= Exercise =
What follows is a listing to transcribe exactly, leaving the pictures out.

= Exercise inputs =
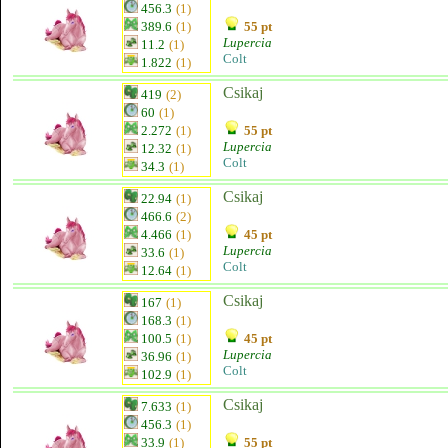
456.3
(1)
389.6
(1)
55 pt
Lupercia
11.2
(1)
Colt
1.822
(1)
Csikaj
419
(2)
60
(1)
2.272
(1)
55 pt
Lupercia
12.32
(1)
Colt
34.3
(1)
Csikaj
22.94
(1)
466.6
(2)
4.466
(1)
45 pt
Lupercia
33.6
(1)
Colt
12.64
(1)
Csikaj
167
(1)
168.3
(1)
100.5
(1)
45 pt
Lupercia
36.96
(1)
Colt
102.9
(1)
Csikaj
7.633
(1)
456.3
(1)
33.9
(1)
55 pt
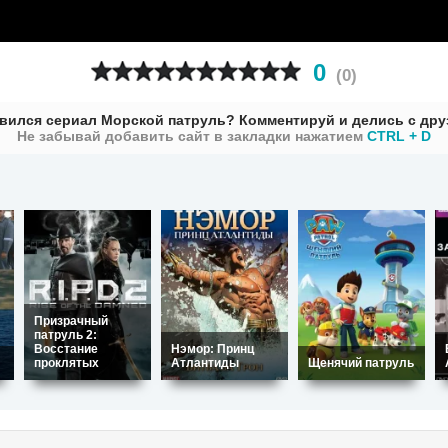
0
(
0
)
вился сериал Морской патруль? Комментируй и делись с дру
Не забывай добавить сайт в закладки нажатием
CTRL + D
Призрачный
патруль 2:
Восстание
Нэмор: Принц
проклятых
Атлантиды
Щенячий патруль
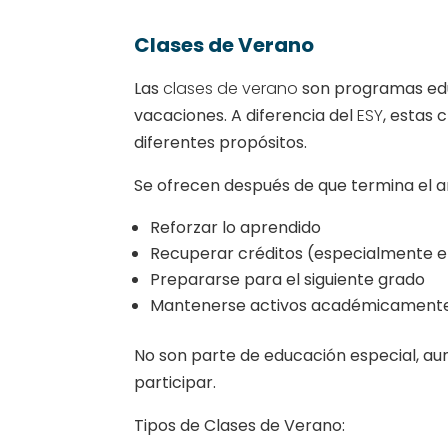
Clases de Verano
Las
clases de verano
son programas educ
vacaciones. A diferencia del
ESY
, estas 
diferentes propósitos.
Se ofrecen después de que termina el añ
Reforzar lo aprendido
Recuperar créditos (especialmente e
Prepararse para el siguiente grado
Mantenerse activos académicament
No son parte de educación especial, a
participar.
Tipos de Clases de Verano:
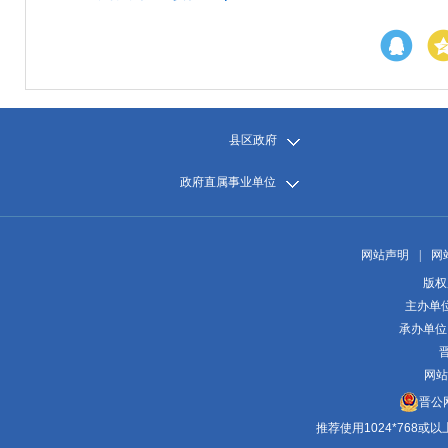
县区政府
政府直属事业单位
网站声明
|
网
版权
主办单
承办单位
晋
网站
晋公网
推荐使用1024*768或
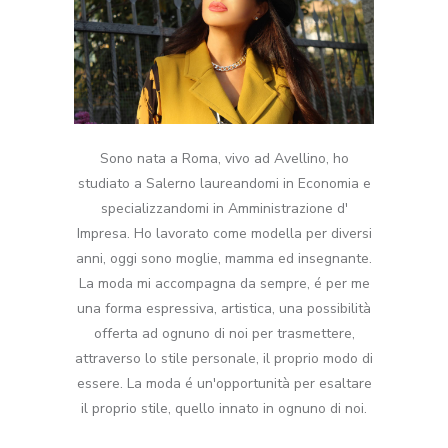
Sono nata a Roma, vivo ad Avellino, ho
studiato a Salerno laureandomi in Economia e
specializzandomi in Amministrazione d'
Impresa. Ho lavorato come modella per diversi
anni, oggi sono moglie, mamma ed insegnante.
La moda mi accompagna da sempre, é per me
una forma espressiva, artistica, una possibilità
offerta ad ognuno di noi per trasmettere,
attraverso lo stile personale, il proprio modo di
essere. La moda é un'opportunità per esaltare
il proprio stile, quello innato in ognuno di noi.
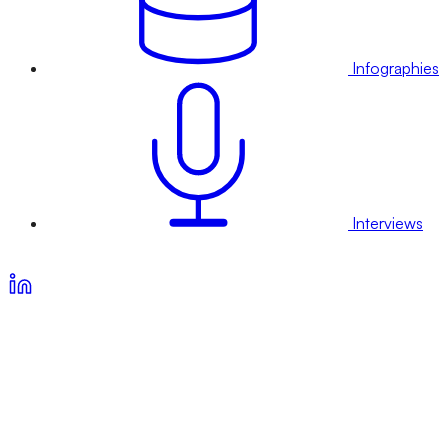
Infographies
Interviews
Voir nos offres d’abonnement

= Solved exercise =
456.3
(1)
389.6
(1)
55 pt
Lupercia
11.2
(1)
Colt
1.822
(1)
Csikaj
419
(2)
60
(1)
2.272
(1)
55 pt
Lupercia
12.32
(1)
Colt
34.3
(1)
Csikaj
22.94
(1)
466.6
(2)
4.466
(1)
45 pt
Lupercia
33.6
(1)
Colt
12.64
(1)
Csikaj
167
(1)
168.3
(1)
100.5
(1)
45 pt
Lupercia
36.96
(1)
Colt
102.9
(1)
Csikaj
7.633
(1)
456.3
(1)
33.9
(1)
55 pt
0
(
0
)
вился сериал Морской патруль? Комментируй и делись с дру
Не забывай добавить сайт в закладки нажатием
CTRL + D
Призрачный
патруль 2:
Восстание
Нэмор: Принц
проклятых
Атлантиды
Щенячий патруль
Clases de Verano
Las
clases de verano
son programas educ
vacaciones. A diferencia del
ESY
, estas 
diferentes propósitos.
Se ofrecen después de que termina el añ
Reforzar lo aprendido
Recuperar créditos (especialmente e
Prepararse para el siguiente grado
Mantenerse activos académicament
No son parte de educación especial, a
participar.
Tipos de Clases de Verano:
县区政府
政府直属事业单位
网站声明
|
网
版权
主办单
承办单位
晋
网站
晋公网
推荐使用1024*768或
Sono nata a Roma, vivo ad Avellino, ho
studiato a Salerno laureandomi in Economia e
specializzandomi in Amministrazione d'
Impresa. Ho lavorato come modella per diversi
anni, oggi sono moglie, mamma ed insegnante.
La moda mi accompagna da sempre, é per me
una forma espressiva, artistica, una possibilità
offerta ad ognuno di noi per trasmettere,
attraverso lo stile personale, il proprio modo di
essere. La moda é un'opportunità per esaltare
il proprio stile, quello innato in ognuno di noi.
Infographies
Interviews
Voir nos offres d’abonnement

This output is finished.